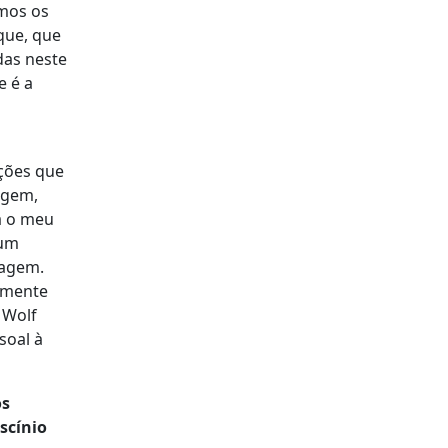
emos os
que, que
das neste
e é a
pções que
agem,
ra o meu
 um
nagem.
almente
 Wolf
soal à
os
scínio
****************************************
_Your assignment_: Please, without any pictures, print each entry exactly.

_Response for this exercise_:
emos os
que, que
das neste
e é a
pções que
agem,
ra o meu
 um
nagem.
almente
 Wolf
soal à
os
scínio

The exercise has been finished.